# Name your Fav Jerky Recipes



## jjpiv33 (Nov 9, 2020)

OK. I am starting to prep for my annual AL hunting trip. Ill be making 10#s whole muscle venison jerky, and my first go round at ground venison jerky also 10#s.  Please tell me some of your fav recipes, or good old stand-byes.  I need to come with the good stuff!!

-JP


----------



## Aledavidov (Nov 9, 2020)

Following, I screwed last week on my first jerky 
Hope will learn something from pros


----------



## pa42phigh (Nov 10, 2020)

For ground meat jerky I like this https://www.jerkyholic.com/midwest-ground-beef-jerky/
And this is mine for whole meat plus the proper amount of cure#1 and hit with black pepper before going in the smoker.


----------



## jjpiv33 (Nov 10, 2020)

pa42phigh said:


> For ground meat jerky I like this https://www.jerkyholic.com/midwest-ground-beef-jerky/
> And this is mine for whole meat plus the proper amount of cure#1 and hit with black pepper before going in the smoker.
> View attachment 470162



I like the look of that ground meat recipe.  I think ill try it out on my ground venison.
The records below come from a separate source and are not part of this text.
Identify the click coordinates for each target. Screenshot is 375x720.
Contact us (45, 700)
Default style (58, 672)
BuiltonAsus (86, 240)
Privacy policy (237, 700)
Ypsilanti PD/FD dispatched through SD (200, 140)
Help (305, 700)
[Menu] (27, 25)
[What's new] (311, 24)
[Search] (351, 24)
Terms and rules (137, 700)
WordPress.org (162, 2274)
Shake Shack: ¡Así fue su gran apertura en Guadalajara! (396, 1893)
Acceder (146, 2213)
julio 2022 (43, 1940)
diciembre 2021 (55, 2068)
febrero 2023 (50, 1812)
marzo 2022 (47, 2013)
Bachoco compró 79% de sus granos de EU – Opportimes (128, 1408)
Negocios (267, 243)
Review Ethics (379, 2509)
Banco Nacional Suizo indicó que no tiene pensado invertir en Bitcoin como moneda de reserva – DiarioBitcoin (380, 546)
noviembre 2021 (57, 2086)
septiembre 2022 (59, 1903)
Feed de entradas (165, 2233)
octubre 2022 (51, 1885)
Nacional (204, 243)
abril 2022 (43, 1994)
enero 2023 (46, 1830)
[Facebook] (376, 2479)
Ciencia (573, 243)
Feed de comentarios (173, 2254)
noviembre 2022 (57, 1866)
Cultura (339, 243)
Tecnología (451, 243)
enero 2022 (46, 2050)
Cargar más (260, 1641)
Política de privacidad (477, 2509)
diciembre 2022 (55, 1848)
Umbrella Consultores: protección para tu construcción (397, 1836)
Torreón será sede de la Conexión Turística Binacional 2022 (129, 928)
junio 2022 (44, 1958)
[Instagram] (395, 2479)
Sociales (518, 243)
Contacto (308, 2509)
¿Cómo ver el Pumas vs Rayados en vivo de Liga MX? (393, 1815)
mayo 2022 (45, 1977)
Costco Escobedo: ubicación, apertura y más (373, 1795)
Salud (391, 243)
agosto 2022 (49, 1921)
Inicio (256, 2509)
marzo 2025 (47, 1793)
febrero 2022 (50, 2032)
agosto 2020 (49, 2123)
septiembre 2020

Thanks!!
I know there are many pages and posts with recipes but i was hoping more people would chime in with their favs.


----------



## jjpiv33 (Nov 10, 2020)

Anyone have tips on the cooking process of ground meat jerky? I read the link that was posted but I'm thinking some of you may have perfected it a bit. Ill be using a 40" MES with smoke tube. My basic questions are:
How long to put smoke on it, and being ground vs whole muscle.....do you bump the temp like you do with whole muscle, or just let it ride....and let the cure do its work. 

Thanks


----------



## pa42phigh (Nov 11, 2020)

jjpiv33 said:


> Anyone have tips on the cooking process of ground meat jerky? I read the link that was posted but I'm thinking some of you may have perfected it a bit. Ill be using a 40" MES with smoke tube. My basic questions are:
> How long to put smoke on it, and being ground vs whole muscle.....do you bump the temp like you do with whole muscle, or just let it ride....and let the cure do its work.
> 
> Thanks


I add smoke for 2 hours  and I use the bump temp method , rotation of racks and flip jerky


----------